Associations of the code words can be made to semantic concepts as well.
This is being investigated in a related project [8].
When an airphoto is ingested into the database, texture features are extracted using 64x64 subpatterns. These are then grouped to form regions. These features are used to compare with the codewords in the thesaurus. Once the best match is identified, a two-way link between the image region and the corresponding codeword is created and stored as the image meta-data. During query time, the feature vector of the selected pattern is used to search for the best matching codeword, and by tracing back the links to it, all similar patterns in the database can be retrieved (Figure 4). Some examples of retrievals are shown in Figure 5 and Figure 6. An on-line web demo of this texture based retrieval can be found at http://vivaldi.ece.ucsb.edu/AirPhoto.
Dimensionality Reduction
Image retrieval using the texture thesaurus reduces the search
complexity by providing a tree-structured indexing while preserving the
similarity between patterns.
However, even greater improvements in retrieval efficiency are
desirable. Because the database to be searched is large and the feature
vectors are of high dimension, search complexity is still high.

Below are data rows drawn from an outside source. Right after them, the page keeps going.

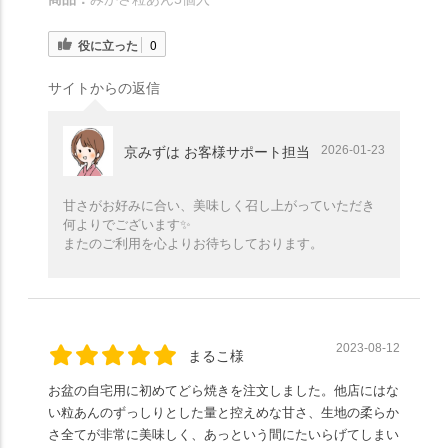
役に立った
0
サイトからの返信
2026-01-23
京みずは お客様サポート担当
甘さがお好みに合い、美味しく召し上がっていただき
何よりでございます✨️
またのご利用を心よりお待ちしております。
2023-08-12
まるこ様
お盆の自宅用に初めてどら焼きを注文しました。他店にはな
い粒あんのずっしりとした量と控えめな甘さ、生地の柔らか
さ全てが非常に美味しく、あっという間にたいらげてしまい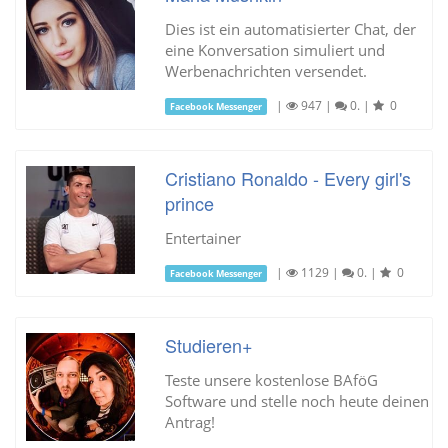
Dies ist ein automatisierter Chat, der
eine Konversation simuliert und
Werbenachrichten versendet.
|
947
|
0.
|
0
Facebook Messenger
Cristiano Ronaldo - Every girl's
prince
Entertainer
|
1129
|
0.
|
0
Facebook Messenger
Studieren+
Teste unsere kostenlose BAföG
Software und stelle noch heute deinen
Antrag!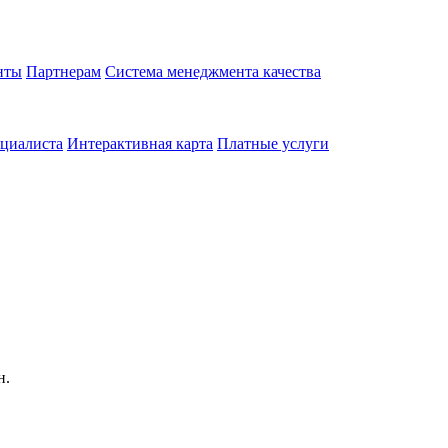
нты
Партнерам
Система менеджмента качества
циалиста
Интерактивная карта
Платные услуги
н.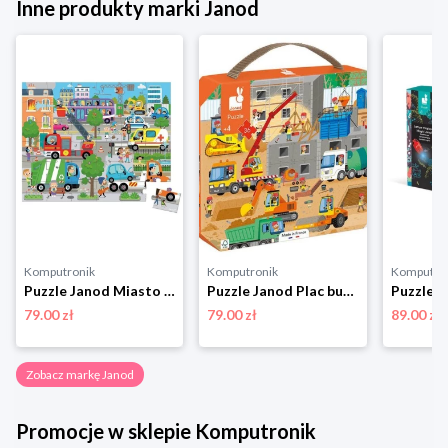
Inne produkty marki Janod
Komputronik
Komputronik
Komputro
Puzzle Janod Miasto w walizce 36 elementów
Puzzle Janod Plac budowy w walizce 36 elementów
79.00 zł
79.00 zł
89.00 zł
Zobacz markę Janod
Promocje w sklepie Komputronik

Promising new results suggest that non-linear PCA may be useful in
reducing the dimension of the feature vectors without destroying too
much of the information they contain. Preliminary experiments show that
non-linear PCA can project 60 dimensional feature vectors to just 6
dimensions, while maintaining very high retrieval rates [7]. Thus an
efficient retrieval system architecture might use neural nets to
initially direct query vectors to subclasses as described above, and
then apply a non-linear projection to a lower dimension before searching
the subclass for the best matches.
The basic idea is to compute a projection map that maps the high dimensional feature vectors to a lower dimensional space subject to certain constraints. For example, the distances in the new space should approximate user provided perceptual distances between pairs of patterns.
In our experiments with this approach to dimensionality reduction, we chose a mapping that reduced the 60 dimensional features to a 6 dimensional vector. A training feature set is used to compute the parameters of the transformation. To evaluate the quality of the projection map, each of the database images that was not used in training was used as a query image. For each query, the 10 closest vectors from the database were retrieved. Ideally, the retrieved vectors should belong to the same image class as the query vector. We found that the average correct retrieval percentage considering only those images not used in training was 87%. For comparison, we also evaluated retrieval performance using the full 60 dimensional feature vectors; we found 90% correct retrieval. Thus a factor of 10 reduction in the dimension did not greatly reduce retrieval performance. For further comparison, a traditional linear PCA was used to project the vectors to 6 dimensions. For this linear projection we found only 28% retrieval. The results are summarized in Figure 7. Details can be found in [7]. Our long term goal is to construct a visual thesaurus for images/video where the thesaurus code-words are created at various levels of visual hierarchy by grouping primitives such as texture, color, shape, and motion. For complex structured patterns, these codewords take the form of a labelled graph, with the nodes in the graph representing primitive image attributes and the links the part relationships. The whole approach is hierarchical and can be extended to a more complex set of image attributes.
Digital Watermarking
Intellectual property protection is another important issue for digital
media content providers and in digital libraries. One approach to this
problem is the use of digital watermarking. In digital watermarking, a
signature is embedded into the original host data and data
authentication can be done by checking for the presence of such
signatures. For images and video, these signatures could be either
visible (as in a transparent background) or invisible. The use of
invisible signatures is of interest as one can distribute the data in
its original form with little, if any, perceptual distortion.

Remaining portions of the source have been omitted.